Dès lors, le film bascule progressivement dans le cauchemar, en une descente aux Enfers si profonde que Spielberg aura tendance à renier quelque peu ce second Indiana Jones, rétrospectivement trop sombre à son goût. Les paliers de l’épouvante s’amorcent avec l’abominable repas à la cour du maharadjah de Pancott (serpents surprise, scarabées fourrés, soupes d’yeux et cervelles de singes en sorbet !), s’enchaînent avec la traversée d’un tunnel grouillant d’immondes insectes, dépassent les bornes avec ce sacrifice humain émaillé d’effets particulièrement gore (le cœur arraché, l’homme brûlé vif), et s’achèvent par l’outrage suprême : la transformation du héros en serviteur du mal, après qu’il ait absorbé de force le sang de Kali, tandis que le jeune maharadjah le torture à distance avec une poupée vaudou ! C’est Lucas qui orienta volontairement le film dans cette voie dépressive, car il avait appliqué un tel traitement à L’Empire contre-attaque et s’en montra très satisfait (on ne saurait lui donner tort, dans la mesure ou beaucoup le considèrent comme le meilleur épisode de la saga Star Wars). Le premier titre envisagé était d’ailleurs « Indiana Jones et le Temple de la Mort » !

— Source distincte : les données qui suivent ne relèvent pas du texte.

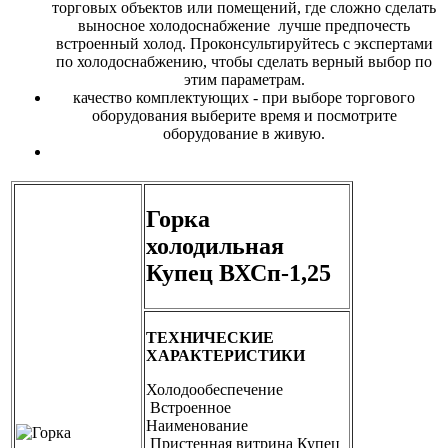
торговых объектов или помещений, где сложно сделать
выносное холодоснабжение лучше предпочесть
встроенный холод. Проконсультируйтесь с экспертами
по холодоснабжению, чтобы сделать верный выбор по
этим параметрам.
качество комплектующих - при выборе торгового
оборудования выберите время и посмотрите
оборудование в живую.
Горка
холодильная
Купец ВХСп-1,25
ТЕХНИЧЕСКИЕ
ХАРАКТЕРИСТИКИ
Холодообеспечение
Встроенное
Наименование
Пристенная витрина Купец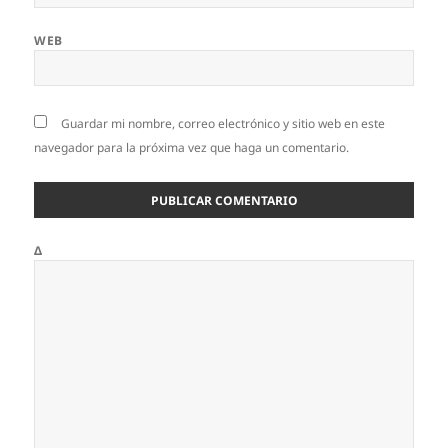
WEB
Guardar mi nombre, correo electrónico y sitio web en este
navegador para la próxima vez que haga un comentario.
Δ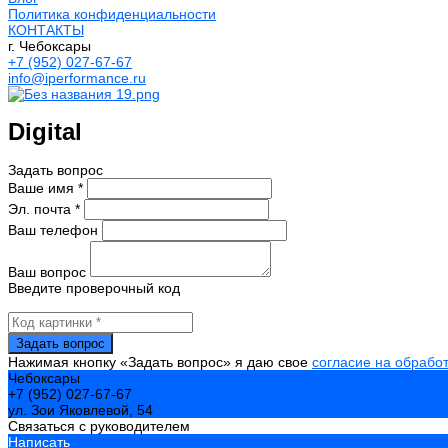
Политика конфиденциальности
КОНТАКТЫ
г. Чебоксары
+7 (952) 027-67-67
info@iperformance.ru
Digital
Задать вопрос
Ваше имя *
Эл. почта *
Ваш телефон
Ваш вопрос
Введите проверочный код
Нажимая кнопку «Задать вопрос» я даю свое
согласие на обрабо
Чебоксары
+7 (952) 027-67-67
ул. Зои Яковлевой, 54
Связаться с руководителем
Написать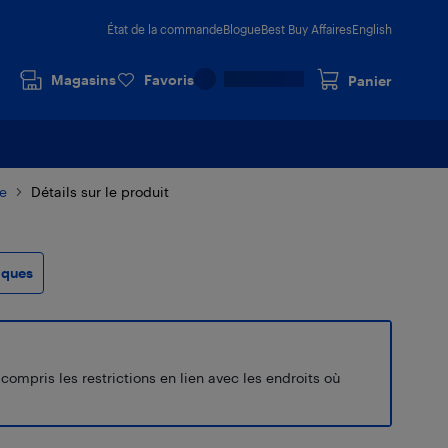
État de la commande
Blogue
Best Buy Affaires
English
Magasins
Favoris
Panier
ue
Détails sur le produit
iques
ompris les restrictions en lien avec les endroits où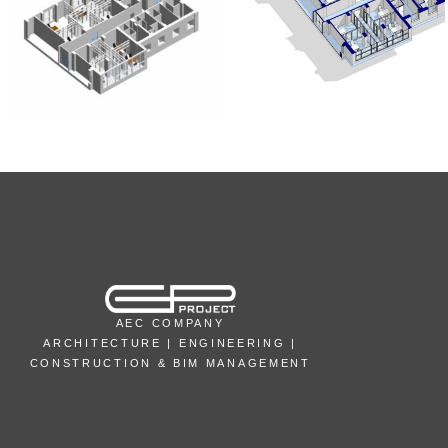
AEC COMPANY
ARCHITECTURE | ENGINEERING |
CONSTRUCTION & BIM MANAGEMENT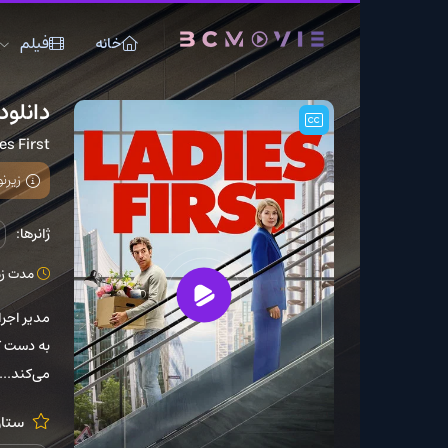
خانه
فیلم
سریال
دانلود فیلم Ladies First 2026
Ladies First
زیرنویس چسبیده ا
ژانرها:
کمدی
مدت زمان: 1 ساعت 30 دقیقه
مدیر اجرایی متکبر و زن 
به دست گیرد، ناگهان در
می‌کند...
ستارگان:
n Cohen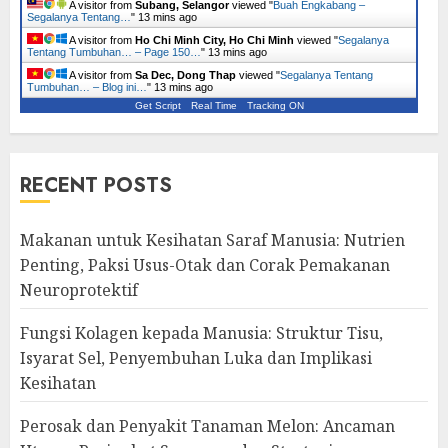
A visitor from
Subang, Selangor
viewed "
Buah Engkabang –
Segalanya Tentang…
"
13 mins ago
A visitor from
Ho Chi Minh City, Ho Chi Minh
viewed "
Segalanya
Tentang Tumbuhan… – Page 150…
"
13 mins ago
A visitor from
Sa Dec, Dong Thap
viewed "
Segalanya Tentang
Tumbuhan… – Blog ini…
"
13 mins ago
Get Script
Real Time
Tracking ON
RECENT POSTS
Makanan untuk Kesihatan Saraf Manusia: Nutrien
Penting, Paksi Usus-Otak dan Corak Pemakanan
Neuroprotektif
Fungsi Kolagen kepada Manusia: Struktur Tisu,
Isyarat Sel, Penyembuhan Luka dan Implikasi
Kesihatan
Perosak dan Penyakit Tanaman Melon: Ancaman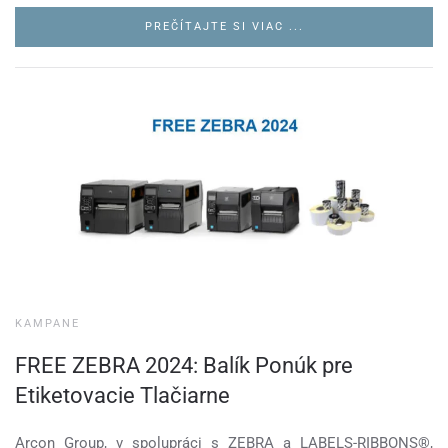
PREČÍTAJTE SI VIAC ...
KAMPANE
FREE ZEBRA 2024: Balík Ponúk pre
Etiketovacie Tlačiarne
Arcon Group, v spolupráci s ZEBRA a LABELS-RIBBONS®,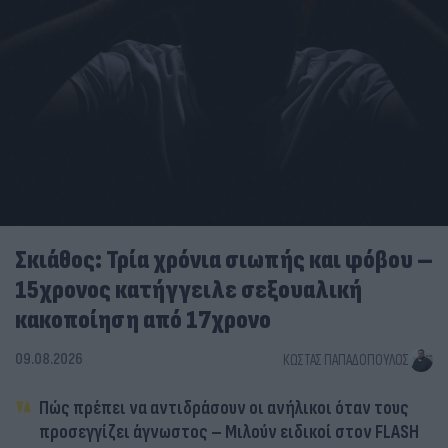
Σκιάθος: Τρία χρόνια σιωπής και φόβου –
15χρονος κατήγγειλε σεξουαλική
κακοποίηση από 17χρονο
09.08.2026
ΚΏΣΤΑΣ ΠΑΠΑΔΌΠΟΥΛΟΣ
Πώς πρέπει να αντιδράσουν οι ανήλικοι όταν τους
προσεγγίζει άγνωστος – Μιλούν ειδικοί στον FLASH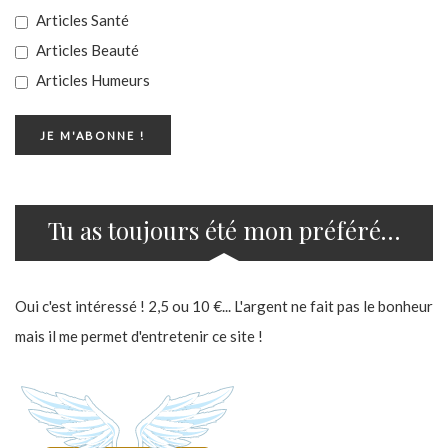
Articles Santé
Articles Beauté
Articles Humeurs
Tu as toujours été mon préféré…
Oui c'est intéressé ! 2,5 ou 10 €... L'argent ne fait pas le bonheur
mais il me permet d'entretenir ce site !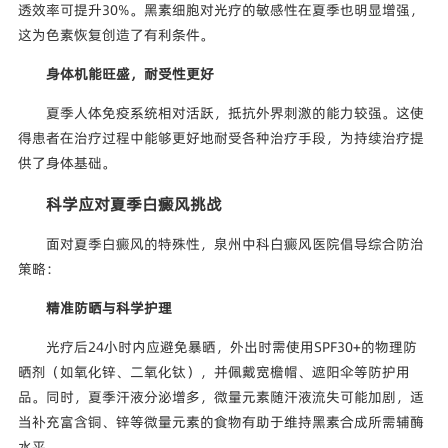
透效率可提升30%。黑素细胞对光疗的敏感性在夏季也明显增强，
这为色素恢复创造了有利条件。
身体机能旺盛，耐受性更好
夏季人体免疫系统相对活跃，抵抗外界刺激的能力较强。这使
得患者在治疗过程中能够更好地耐受各种治疗手段，为持续治疗提
供了身体基础。
科学应对夏季白癜风挑战
面对夏季白癜风的特殊性，泉州中科白癜风医院倡导综合防治
策略：
精准防晒与科学护理
光疗后24小时内应避免暴晒，外出时需使用SPF30+的物理防
晒剂（如氧化锌、二氧化钛），并佩戴宽檐帽、遮阳伞等防护用
品。同时，夏季汗液分泌增多，微量元素随汗液流失可能加剧，适
当补充富含铜、锌等微量元素的食物有助于维持黑素合成所需辅酶
水平。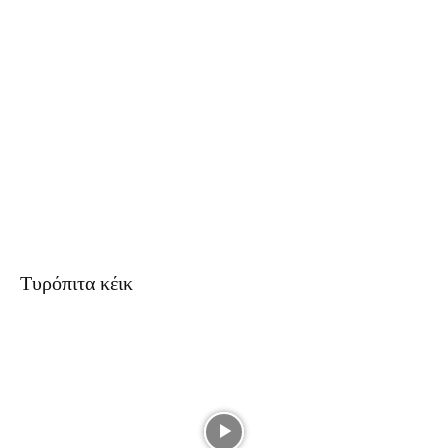
Τυρόπιτα κέικ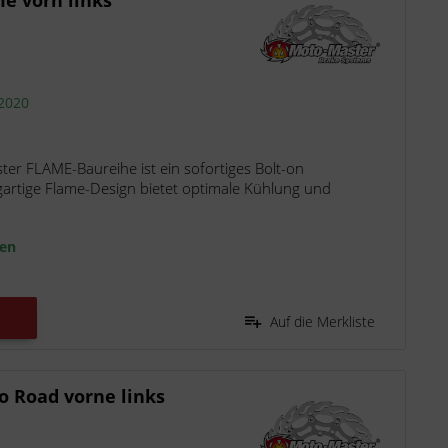
 2020
r FLAME-Baureihe ist ein sofortiges Bolt-on
gartige Flame-Design bietet optimale Kühlung und
ten
Auf die Merkliste
 Road vorne links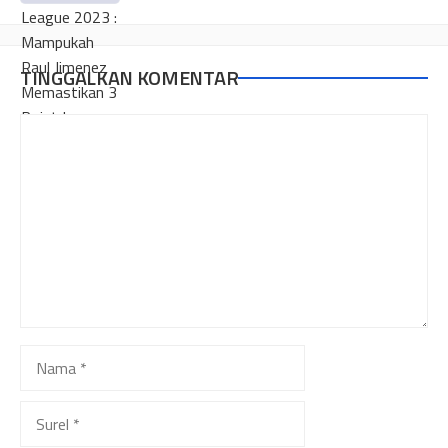
TINGGALKAN KOMENTAR
Komentar
Nama
Surel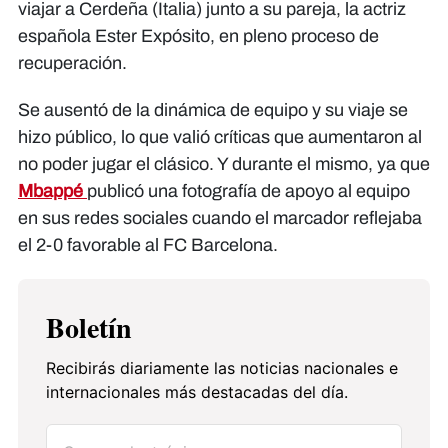
viajar a Cerdeña (Italia) junto a su pareja, la actriz
española Ester Expósito, en pleno proceso de
recuperación.
Se ausentó de la dinámica de equipo y su viaje se
hizo público, lo que valió críticas que aumentaron al
no poder jugar el clásico. Y durante el mismo, ya que
Mbappé
publicó una fotografía de apoyo al equipo
en sus redes sociales cuando el marcador reflejaba
el 2-0 favorable al FC Barcelona.
Boletín
Recibirás diariamente las noticias nacionales e
internacionales más destacadas del día.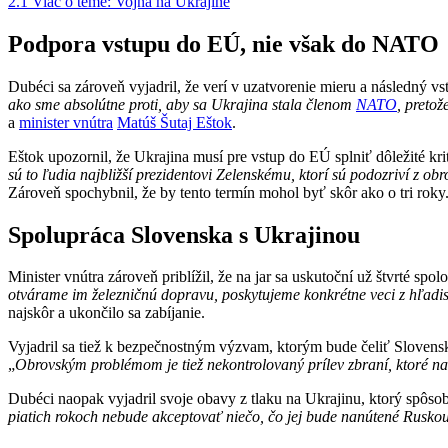
2.1
Viac o téme: Vojna na Ukrajine
Podpora vstupu do EÚ, nie však do NATO
Dubéci sa zároveň vyjadril, že verí v uzatvorenie mieru a následný
ako sme absolútne proti, aby sa Ukrajina stala členom
NATO
, preto
a
minister vnútra
Matúš Šutaj Eštok
.
Eštok upozornil, že Ukrajina musí pre vstup do EÚ splniť dôležité krit
sú to ľudia najbližší prezidentovi Zelenskému, ktorí sú podozriví z o
Zároveň spochybnil, že by tento termín mohol byť skôr ako o tri roky
Spolupráca Slovenska s Ukrajinou
Minister vnútra zároveň priblížil, že na jar sa uskutoční už štvrté sp
otvárame im železničnú dopravu, poskytujeme konkrétne veci z hľadis
najskôr a ukončilo sa zabíjanie.
Vyjadril sa tiež k bezpečnostným výzvam, ktorým bude čeliť Slovensk
„
Obrovským problémom je tiež nekontrolovaný prílev zbraní, ktoré n
Dubéci naopak vyjadril svoje obavy z tlaku na Ukrajinu, ktorý spôso
piatich rokoch nebude akceptovať niečo, čo jej bude nanútené Ruskou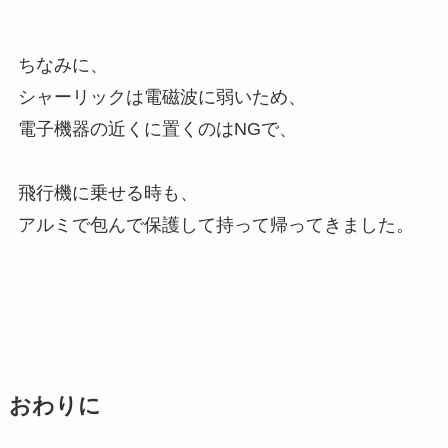
ちなみに、
シャーリックは電磁波に弱いため、
電子機器の近くに置くのはNGで、
飛行機に乗せる時も、
アルミで包んで保護して持って帰ってきました。
おわりに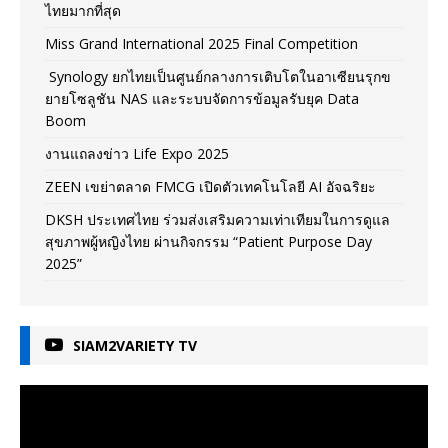
ไทยมากที่สุด
Miss Grand International 2025 Final Competition
Synology ยกไทยเป็นศูนย์กลางการเติบโตในอาเซียนรุกข
ยายโซลูชัน NAS และระบบจัดการข้อมูลรับยุค Data
Boom
งานแถลงข่าว Life Expo 2025
ZEEN เขย่าตลาด FMCG เปิดตัวเทคโนโลยี AI อัจฉริยะ
DKSH ประเทศไทย ร่วมส่งเสริมความเท่าเทียมในการดูแล
สุขภาพผู้หญิงไทย ผ่านกิจกรรม “Patient Purpose Day
2025”
SIAM2VARIETY TV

Entre l'ombre et la lumière

Après avoir atteint une telle noirceur, le script rebondit enfin vers l’action énergisante et positive. En la matière, ce Temple maudit parvient à surpasser son prédécesseur, via deux séquences exceptionnelles : la course-poursuite en wagonnets dans la mine (prévue à l’origine pour Les Aventuriers de l’arche perdue) et le combat sur le pont suspendu à flanc de falaise, combinant prises de vues réelles et animation image par image. « Le mouvement humain est très difficile à imiter », explique l’animateur Tom Saint Amand. « J’ai passé beaucoup de temps à observer les prises de vues réelles de la séquence des wagonnets, notamment la manière dont Harrison Ford bougeait, et j’ai essayé d’incorporer sa gestuelle dans mon animation. Quelques-uns des plans nécessitaient de très longues journées de travail, d’autant qu’il fallait parfois animer simultanément six personnages qui interagissaient entre eux. » (1) Les clins d’œil abondent dans ce second Indiana Jones, du club chinois baptisé Obi Wan (le maître Jedi incarné par Sir Alec Guiness dans La Guerre des étoiles) à la petite apparition de Dan Aykroyd dans le rôle d’un ambassadeur (un renvoi d’ascenseur de Spielberg qui fut lui-même invité à jouer un comptable dans Les Blues Brothers) en passant par des figurants de luxe que repèrent les spectateurs les plus attentifs : Spielberg et Lucas en missionnaires et le producteur Frank Marshall en touriste. Harrison Ford nous rejoue même un remake du fameux gag de l’homme au sabre abattu par un coup de feu… Si ce n’est que cette fois, la poche à revolver d’Indiana est désespérément vide ! Bel exercice de surenchère et de variation sur un thème, oscillant sans cesse entre l’ombre et la lumière, Indiana Jones et le temple maudit entraînera presque aussitôt moult imitations plus ou moins inspirées.

 

(1) Propos recueillis par votre serviteur en septembre 1999.